Step 1: Set up in Dialogflow

  1. Sign up for a Dialogflow account on https://cloud.google.com/dialogflow/docs/
  2. Create a project and an agent in Dialogflow based on the steps on https://developers.google.com/assistant/conversational/df-asdk/dialogflow/project-agent. If you have multiple intents in the agent, you may add training phrases to this HR_FAQ intent. However, there is no need to add the responses as the responses will be generated from our model in the local server.

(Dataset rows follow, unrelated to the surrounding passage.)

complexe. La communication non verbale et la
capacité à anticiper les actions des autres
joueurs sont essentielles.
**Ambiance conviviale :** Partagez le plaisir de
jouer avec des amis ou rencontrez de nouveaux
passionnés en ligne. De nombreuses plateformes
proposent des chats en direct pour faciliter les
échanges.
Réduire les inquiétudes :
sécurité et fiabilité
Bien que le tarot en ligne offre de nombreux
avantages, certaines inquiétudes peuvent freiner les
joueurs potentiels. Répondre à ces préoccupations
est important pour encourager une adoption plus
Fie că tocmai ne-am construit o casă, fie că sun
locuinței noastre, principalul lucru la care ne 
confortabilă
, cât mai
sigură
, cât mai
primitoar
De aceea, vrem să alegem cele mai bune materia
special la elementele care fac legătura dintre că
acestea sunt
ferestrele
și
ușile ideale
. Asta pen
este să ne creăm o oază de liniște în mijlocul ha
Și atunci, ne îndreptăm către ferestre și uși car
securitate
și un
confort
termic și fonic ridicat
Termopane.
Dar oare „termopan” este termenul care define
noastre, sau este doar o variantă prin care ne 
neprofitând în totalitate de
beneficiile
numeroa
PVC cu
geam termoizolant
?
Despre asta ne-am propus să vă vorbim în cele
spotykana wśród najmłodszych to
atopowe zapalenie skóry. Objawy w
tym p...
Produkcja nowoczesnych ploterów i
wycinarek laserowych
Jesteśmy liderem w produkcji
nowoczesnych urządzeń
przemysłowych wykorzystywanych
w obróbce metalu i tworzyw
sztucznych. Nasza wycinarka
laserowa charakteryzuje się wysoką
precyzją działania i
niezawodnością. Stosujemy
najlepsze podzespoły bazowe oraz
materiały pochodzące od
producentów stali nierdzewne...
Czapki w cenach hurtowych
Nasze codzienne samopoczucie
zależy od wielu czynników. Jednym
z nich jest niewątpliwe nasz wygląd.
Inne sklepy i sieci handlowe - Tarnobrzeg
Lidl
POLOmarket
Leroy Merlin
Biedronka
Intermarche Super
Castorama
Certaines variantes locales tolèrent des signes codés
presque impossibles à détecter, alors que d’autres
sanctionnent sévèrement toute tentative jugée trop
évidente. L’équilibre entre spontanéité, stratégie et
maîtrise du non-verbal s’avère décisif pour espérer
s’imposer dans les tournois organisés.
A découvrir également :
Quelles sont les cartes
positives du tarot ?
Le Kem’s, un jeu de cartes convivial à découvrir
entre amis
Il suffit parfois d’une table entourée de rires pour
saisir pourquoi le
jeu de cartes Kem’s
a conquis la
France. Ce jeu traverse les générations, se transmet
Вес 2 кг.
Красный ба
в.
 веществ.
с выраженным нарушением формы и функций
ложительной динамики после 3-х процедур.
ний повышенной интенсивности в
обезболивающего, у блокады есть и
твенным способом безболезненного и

Step 2: Develop Model in Python using Flask

Pre-trained DistilRoBERTa model is used to extract the sentence embeddings due to the small number of question-answer pairs in the knowledge base. Other variations of pre-trained model will also work, as long as the response time is within reasonable time limit. RoBERTa model was considered but not selected as the final model as it took about 16 seconds to generate a response as compared to 2 seconds by DistilRoBERTa.

Based on the sentence embeddings, cosine similarity is calculated between the query and questions to identify the most similar question. The model then uses the retrieval approach to search for the corresponding answer that matches the most similar question.

Model

Step 3: Deploy Model & Integrate with Dialogflow using Webhook & Ngrok

  1. Download ngrok on your computer at https://ngrok.com/download. It is a popular tunneling tool to expose the application to the internet and receive the webhook from Dialogflow to the application.
  2. Start ngrok.
  3. We assume that our application is running locally on port 5000 for flask. Hence, type in "ngrok http 5000" into the ngrok application.
  4. Copy the https forwarding address to integrate with Dialogflow.
  5. Paste the https url to the Webhook field in the Fulfillment tab of Dialogflow. Add "/webhook" to the end of the url. The format of the final url will look like https://xxxxxxxxxxxx.io/webhook. For more information, you may refer to the "Enable and manage fulfillment" section on https://cloud.google.com/dialogflow/es/docs/fulfillment-webhook
  6. To enable fulfillment, go to the HR_FAQ intent and turn on the "enable webhook call for this intent". Click save.

Step 4: Test the Chatbot

Enter a test query in the test console of Dialogflow to make sure that the chatbot is working well.